Die 9 besten Milch-Alternativen: Hafermilch & Co. im Test

Ob Laktoseunverträglichkeit, ein besserer Geschmack oder schlicht und ergreifend der „Umwelt-Faktor“: immer mehr Menschen schwören auf pflanzliche Alternativen zur Kuhmilch. Sie kommen nicht nur im Kaffee, sondern auch im Müsli oder beim Backen und Kochen zum Einsatz. Doch zwischen den einzelnen Milch-Alternativen gibt es teilweise erhebliche Unterschiede – vor allen Dingen in der Verfügbarkeit im normalen Supermarkt, aber auch im Geschmack. Der ist in den meisten Fällen dafür ausschlaggebend, für welche Alternativen zur Kuhmilch sich Menschen entscheiden.

In diesem Artikel erfährst du:

  • Welche Milch-Alternativen es gibt
  • Was du bei Alternativen zu Milch beachten solltest
  • Warum Pflanzendrinks nicht als Milch bezeichnet werden dürfen

Worauf du bei Milch-Alternativen achten solltest

Pflanzendrinks sind eine Alternative zu herkömmlicher Kuhmilch, die komplett ohne tierische Bestandteile auskommen und beispielsweise aus Hafer, Mandeln, aber auch Erbsen und Sojabohnen gewonnen werden. Sie eignet sich für Menschen, die normale Milchprodukte nicht vertragen, sich aus gesundheitlichen oder ethischen Gründen pflanzlich oder vegan ernähren möchten, für die Nachhaltigkeit einen wichtigen Aspekt in ihrer Ernährung ausmacht oder denen Kuhmilch einfach nicht so gut schmeckt.

Pflanzlicher Milchersatz darf nicht als „Milch“ bezeichnet werden, weshalb die Alternativen üblicherweise Zusätze wie „Drink“ oder „Getränk“ im Namen tragen. In der Verordnung (EWG) Nr. 1898/87 des Rates vom 2. Juli 1987 über den Schutz der Bezeichnung der Milch und Milcherzeugnisse bei ihrer Vermarktung heißt es dazu: „Die Bezeichnung ‚Milch‘ ist ausschließlich dem durch ein- oder mehrmaliges Melken gewonnenen Erzeugnis der normalen Eutersekretion, ohne jeglichen Zusatz oder Entzug, vorbehalten.“

Worin unterscheiden sich die unterschiedlichen Alternativen?

Die einzelnen Alternativen unterscheiden sich teilweise erheblich untereinander – nicht nur in ihrem Geschmack, sondern auch in den Punkten Nachhaltigkeit, Nährstoffgehalt, der Menge an Zucker, Kalorien und Konsistenz.

Daneben eignet sich nicht jede Milch-Alternative für all die Zwecke, für die man Kuh-Milch benutzen kann. So lässt sich mit Mandelmilch zum Beispiel ganz hervorragend backen, in Kaffee allerdings neigt sie dazu, unschön zu flocken und sich vom Rest des Getränks abzusetzen. Zudem lässt sich nicht jede Sorte so schön aufschäumen wie „echte Milch“. Wer im Kaffee also nicht auf seinen schönen Milchschaum verzichten möchte, sollte beim Kauf von Alternativen auf den Zusatz „aufschäumbar“ oder „Barista“ achten.

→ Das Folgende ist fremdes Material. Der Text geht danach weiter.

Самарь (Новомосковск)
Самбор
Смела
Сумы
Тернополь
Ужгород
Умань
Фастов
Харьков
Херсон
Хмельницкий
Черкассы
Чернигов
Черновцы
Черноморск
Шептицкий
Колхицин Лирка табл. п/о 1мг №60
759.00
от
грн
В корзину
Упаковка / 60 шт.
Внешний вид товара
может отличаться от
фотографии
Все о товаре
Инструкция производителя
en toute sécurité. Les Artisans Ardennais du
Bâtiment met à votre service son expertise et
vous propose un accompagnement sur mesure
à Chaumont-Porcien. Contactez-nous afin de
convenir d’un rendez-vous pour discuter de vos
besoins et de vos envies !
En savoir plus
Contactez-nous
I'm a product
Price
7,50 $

Sind sie umweltschonender als Milch?

Hier lautet die Antwort: Kommt ganz darauf an! Während einige Drinks einen guten ökologischen Fußabdruck haben, fallen andere im Vergleich zu Kuhmilch aufgrund der Art ihres Anbaus oder der weiten Reise, die sie zurücklegen müssen, bis sie bei uns im Supermarkt stehen können, eher schlecht aus.

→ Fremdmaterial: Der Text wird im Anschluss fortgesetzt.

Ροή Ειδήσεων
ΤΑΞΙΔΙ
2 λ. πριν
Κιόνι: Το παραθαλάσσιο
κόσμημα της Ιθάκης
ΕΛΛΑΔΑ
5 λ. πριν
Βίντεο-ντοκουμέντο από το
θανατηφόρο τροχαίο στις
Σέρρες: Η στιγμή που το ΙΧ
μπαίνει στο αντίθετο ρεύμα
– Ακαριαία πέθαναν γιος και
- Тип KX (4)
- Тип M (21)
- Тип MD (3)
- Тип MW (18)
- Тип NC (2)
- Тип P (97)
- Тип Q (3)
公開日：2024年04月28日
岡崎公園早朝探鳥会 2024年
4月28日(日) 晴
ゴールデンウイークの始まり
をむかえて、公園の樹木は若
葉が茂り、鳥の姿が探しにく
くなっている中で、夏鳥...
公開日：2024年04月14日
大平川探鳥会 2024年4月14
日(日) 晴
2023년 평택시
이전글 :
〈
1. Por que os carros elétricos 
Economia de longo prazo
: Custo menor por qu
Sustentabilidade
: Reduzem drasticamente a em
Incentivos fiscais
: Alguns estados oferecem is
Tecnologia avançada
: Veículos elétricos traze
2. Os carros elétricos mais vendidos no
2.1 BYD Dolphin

Je nach Studie und Kontext ist der Umweltfaktor einzelner Milchalternativen also ganz unterschiedlich zu bewerten, weshalb Nachhaltigkeit für dich nicht das schlagende Argument sein sollte, um auf diese Produkte umzusteigen.

Welche Alternativen gibt es?

Haferdrinks

Haferdrinks enthalten kein Milcheiweiß, keine Laktose und keine Bestandteile aus Soja und sind damit im Allgemeinen gut verträglich. Lediglich wenn du kein Gluten verträgst, solltest du auf Haferdrinks als Milchalternative besser verzichten. Leider sind Hafergetränke nicht sonderlich protein- und nährstoffreich. Aus diesem Grund wird ihnen häufig Calcium zugesetzt.

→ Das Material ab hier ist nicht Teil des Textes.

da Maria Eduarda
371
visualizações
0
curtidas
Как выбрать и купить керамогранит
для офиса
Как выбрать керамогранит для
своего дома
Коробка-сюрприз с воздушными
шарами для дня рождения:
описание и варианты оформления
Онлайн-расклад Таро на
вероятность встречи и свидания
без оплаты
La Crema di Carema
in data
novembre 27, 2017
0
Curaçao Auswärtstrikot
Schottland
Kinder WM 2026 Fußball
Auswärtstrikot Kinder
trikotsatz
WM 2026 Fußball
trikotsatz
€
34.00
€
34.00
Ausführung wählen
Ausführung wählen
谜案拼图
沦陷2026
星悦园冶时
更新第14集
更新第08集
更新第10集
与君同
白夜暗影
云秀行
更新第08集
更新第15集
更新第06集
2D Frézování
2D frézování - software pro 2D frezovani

Da Hafer regional angebaut werden kann und ohne Herbizide auskommt, haben Haferdrinks in der Regel eine gute Ökobilanz. Kommt das Produkt direkt aus Deutschland, ist das aus Umweltsicht natürlich besonders gut.

Geschmacklich ist die Milch aus Hafer auch ohne zugesetzten Zucker leicht süß. Deshalb passt sie ganz besonders gut zu Müsli, doch auch backen und kochen kann man mit Haferdrinks sehr gut. Im Kaffee flockt sie nicht, schmeckt aber ganz leicht nach Getreide. Preislich liegen Haferdrinks je nach Hersteller bei 1 bis 3 Euro pro Liter Milch.

Sojadrinks

Sojadrinks sind die Klassiker unter den Milchalternativen und aufgrund ihrer großen Bekanntheit inzwischen in fast jedem Supermarkt erhältlich. Sie enthalten nicht nur pflanzliches Eiweiß, sondern auch Folsäure, Proteine und sind cholesterinfrei. Da Sojadrinks von Natur aus allerdings nur wenig Calcium enthalten, wird den meisten Produkten aus Soja noch Calcium hinzugesetzt.

Sojadrinks enthalten allerdings auch sogenannte Isaflavone. Dabei handelt es sich um pflanzliche Hormone, die dem weiblichen Sexualhormon Östrogen sehr ähnlich sind. Die Wirkung eben dieser ist hierzulande strittig, weshalb das Bundesinstitut für Risikoforschung davon abrät, Kleinkinder und Säuglinge mit Sojadrinks zu ernähren.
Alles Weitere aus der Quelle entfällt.